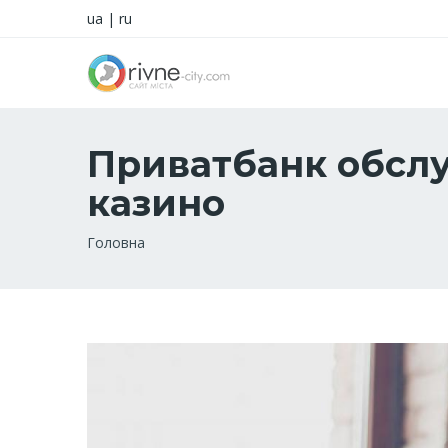
ua
|
ru
Приватбанк обслу
казино
Рядок
Головна
навіґації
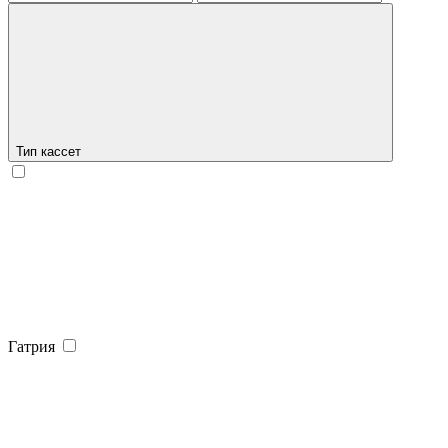
Тип кассет
Гатрия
• • • • •
Instructions for the task
This exercise asks for the data above to be given again exactly, without pictures.

Your response
ua
|
ru
Приватбанк обслу
казино
Рядок
Головна
навіґації
Тип кассет
Гатрия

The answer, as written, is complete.